K-Frage verdüstert Sondierungs-Chancen

BERLIN. Nach den ersten beiden Sondierungsrunden schien schon weißer Rauch aufzusteigen. Heute Mittag wollen die Spitzen von Union und SPD erneut in Berlin zusammen kommen, um die Modalitäten für Verhandlungen über eine große Koalition auszuloten. Doch diesmal steht das Treffen unter keinem guten Stern.
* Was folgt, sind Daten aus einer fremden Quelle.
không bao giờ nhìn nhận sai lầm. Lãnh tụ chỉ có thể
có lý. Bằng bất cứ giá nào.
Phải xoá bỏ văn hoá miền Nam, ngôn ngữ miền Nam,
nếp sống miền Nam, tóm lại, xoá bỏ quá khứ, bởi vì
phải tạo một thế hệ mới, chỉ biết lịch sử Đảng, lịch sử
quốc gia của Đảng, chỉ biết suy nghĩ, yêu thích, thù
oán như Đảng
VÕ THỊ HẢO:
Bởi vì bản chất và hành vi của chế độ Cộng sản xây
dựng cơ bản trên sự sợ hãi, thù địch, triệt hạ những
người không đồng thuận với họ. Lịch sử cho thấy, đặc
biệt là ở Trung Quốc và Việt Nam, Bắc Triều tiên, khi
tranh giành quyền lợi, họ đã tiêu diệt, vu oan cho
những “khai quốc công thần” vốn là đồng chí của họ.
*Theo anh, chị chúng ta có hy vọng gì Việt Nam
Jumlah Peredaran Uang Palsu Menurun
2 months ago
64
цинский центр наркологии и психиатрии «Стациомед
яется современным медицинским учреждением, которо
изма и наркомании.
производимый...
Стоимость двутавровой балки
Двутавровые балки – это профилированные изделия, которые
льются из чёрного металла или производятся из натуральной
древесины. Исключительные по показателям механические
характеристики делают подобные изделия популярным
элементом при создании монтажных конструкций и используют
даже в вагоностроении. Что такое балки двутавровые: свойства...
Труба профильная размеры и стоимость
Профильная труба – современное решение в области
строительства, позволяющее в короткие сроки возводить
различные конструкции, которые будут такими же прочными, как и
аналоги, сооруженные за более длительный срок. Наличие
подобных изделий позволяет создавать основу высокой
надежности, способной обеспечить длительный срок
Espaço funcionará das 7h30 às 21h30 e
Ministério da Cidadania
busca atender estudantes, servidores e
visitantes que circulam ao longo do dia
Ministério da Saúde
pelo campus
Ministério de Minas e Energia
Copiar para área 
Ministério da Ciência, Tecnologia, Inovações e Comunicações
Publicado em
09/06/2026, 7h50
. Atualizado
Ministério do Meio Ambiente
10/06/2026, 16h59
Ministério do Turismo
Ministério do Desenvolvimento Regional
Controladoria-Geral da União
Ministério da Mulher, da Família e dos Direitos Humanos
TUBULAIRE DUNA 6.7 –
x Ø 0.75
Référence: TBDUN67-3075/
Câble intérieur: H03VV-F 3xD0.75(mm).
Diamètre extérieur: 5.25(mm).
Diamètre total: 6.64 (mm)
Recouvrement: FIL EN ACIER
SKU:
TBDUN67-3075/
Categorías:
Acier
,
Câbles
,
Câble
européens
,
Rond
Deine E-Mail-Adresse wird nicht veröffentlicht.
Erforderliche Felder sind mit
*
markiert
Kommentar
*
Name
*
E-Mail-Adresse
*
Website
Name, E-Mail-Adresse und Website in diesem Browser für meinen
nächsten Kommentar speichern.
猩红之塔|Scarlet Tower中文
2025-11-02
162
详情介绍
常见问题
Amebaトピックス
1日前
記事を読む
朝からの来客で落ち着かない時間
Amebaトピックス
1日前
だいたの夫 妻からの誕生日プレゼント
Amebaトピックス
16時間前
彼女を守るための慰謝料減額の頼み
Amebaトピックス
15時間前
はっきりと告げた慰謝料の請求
Hintergrund ist die nach wie vor ungelöste K-Frage. Noch am Montag hatte sich die Union Hoffnungen auf ein ungetrübtes Gespräch gemacht. Schließlich deutete Gerhard Schröder vor laufenden Kameras seinen Verzicht auf die Führungsrolle in einem schwarz-roten Bündnis an. Die Freude war allerdings nur von kurzer Dauer. Denn SPD-Chef Franz Müntefering stellte umgehend klar, dass die Genossen nicht im Traum daran denken, ihr Zugpferd sang- und klanglos zu opfern. Nach ihrer Strategie sollen die Koalitionsverhandlungen schon bald beginnen, ohne dass die Führungsfrage vorab geklärt wird. Damit wird Schröder endgültig zur politischen Manövriermasse. Und der Nervenkrieg um die Koalitionsbildung tritt in eine neue Phase. Hat doch auch die Union ihre Folterinstrumente ausgepackt. In einer kurzen Telefonschaltkonferenz erörterten die Präsidiumsmitglieder am Montagabend das weitere Vorgehen. Dem Vernehmen nach gab Kanzlerkandidatin Merkel dabei die Parole aus: Ohne Beantwortung der K-Frage keine vertieften Sachgespräche. Dieser Auffassung schloss sich das Gremium spontan an. Gespräche vor Unterbrechung?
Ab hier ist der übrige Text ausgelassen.